Monday, April 24, 2023

Bailed Out--April 25, 2023


Bailed Out--April 25, 2023

"You know that you were ransomed from the futile ways inherited from your ancestors, not with perishable things like silver or gold, but with the precious blood of Christ, like that of a lamb without defect or blemish." [1 Peter 1:18-19]

You have been set free.  As in, it is already accomplished.  As in, your release has been secured, the fines are paid, you've been bailed out, and the door is open.  You are already freed.

The trouble is, so often, we refuse to believe such news is a present-tense reality, and we keep staying stuck in old ruts thinking we have no choice but to remain trapped in the same old deathly cycles and the same old miserable habits we feel trapped inside.  And, to be honest, often Respectable Religious Leaders aren't very helpful, because they've [ahem... we've] often mangled the Good News to sound like it only speaks to our future after death, like it's about one day being free in heaven rather than knowing we have been redeemed now.  And as long as we think that "freedom" is just off in the future, it will always seem out of reach, conditional, and hypothetical.  It won't seem real to us until we understand it is already accomplished on our behalf.

There's a great line of the late theologian Robert Farrar Capon that comes to mind. He's reflecting on a passage from Paul's letter to the Romans where the apostle says, "There is now no condemnation for those who are in Christ Jesus," and Capon says this:  

"Saint Paul has not said to you, 'Think how it would be if there were no condemnation'; he has said, 'There is therefore none.' He has made an unconditional statement, not a conditional one--a flat assertion, not a parabolic one. He has not said, 'God has done this and that and the other thing; and if by dint of imagination you can manage to put it all together, you may be able to experience a little solace in the prison of your days.' No. He has simply said, 'You are free. Your services are no longer required. The salt mine has been closed'."

That's the idea here in what we call First Peter, as well.  Our release from captivity is already accomplished.  God doesn't dangle it out in front of us like a carrot to a harnessed donkey, saying, "If you work hard enough for long enough, there will be a treat in store for you," but rather, "You can rest already--I've already redeemed you."  

Frankly, that's just the opposite of how so much of life in this world works.  For centuries, people found themselves in debt-slavery [or, politely, "indentured servitude"] where the hope of being freed was contingent on doing enough labor from the one who held your contract.  In our day and age, people find themselves burdened with huge student loans that keep them struggling along for decades with the hope that one day, they might be able to climb out from under the mountain of debt they are struggling with.  Companies tell employees to keep working loyally, and eventually [after they've "paid their dues"] they'll be promoted to a corner office or a better salary... only to find that the pay-off keeps getting pushed further into the future.  We are used to those kinds of arrangements, where the hope of release or freedom or "making it" is held out in front of us as something just over the horizon, but that we never seem quite able to reach, like chasing after the setting sun.  But the God we meet in the Scriptures doesn't work that way--from God's standpoint, we are already free.
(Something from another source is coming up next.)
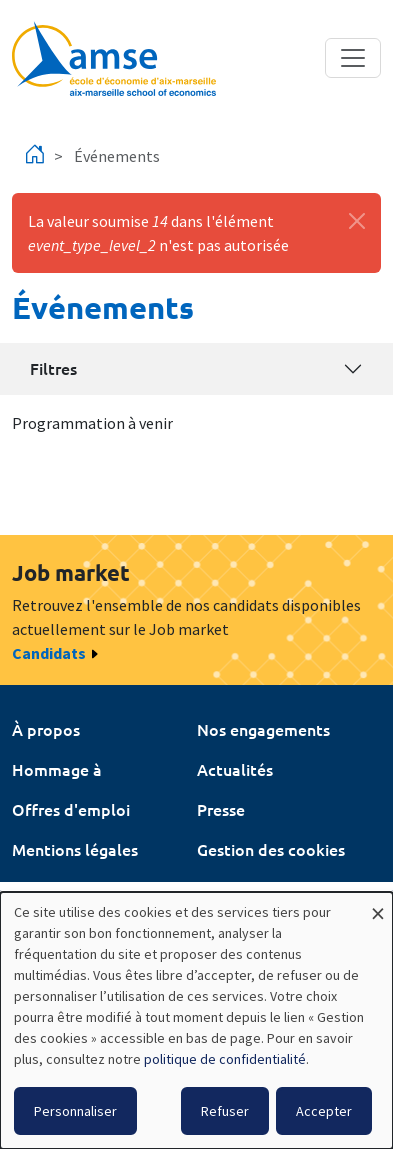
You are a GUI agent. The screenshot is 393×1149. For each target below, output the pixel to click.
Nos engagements (263, 729)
And that, dear ones, is because God doesn't view us as a means toward an end, but as people worthy of love apart from what we can "do" for God or what God can "get" out of us.  When you are working for a company or trying to pay off an indentured servitude contract, your worthy is tied up in how you can benefit the boss.  Your work has a cash value to it, and you matter only insofar as that relationship is profitable to the ones holding the contracts.  But God's love doesn't hold debts against us like that, and God doesn't see us in terms of what God can "get" out of us. God's love--like all genuine love--seeks our flourishing, not our financial contributions to the bottom line.  And so from God's vantage point, the only thing love can do is to declare us already freed, rather than holding our release hostage as something we have to work for or earn.  You are already freed, and God has paid whatever price was necessary to accomplish it.  God has paid that price in Christ, because God loves you.  

Today, we are called to step out into the world taking God's gift of freedom seriously--knowing that God has already secured our release, and there are no strings or fine print.  And then, for others around us still stuck in the old mindset of thinking that God is just one more boss or master to be impressed, we are sent to bring the same message First Peter gave to us:  you are already set free.

Lord Jesus, let us dare to live in the freedom you have already accomplished for us.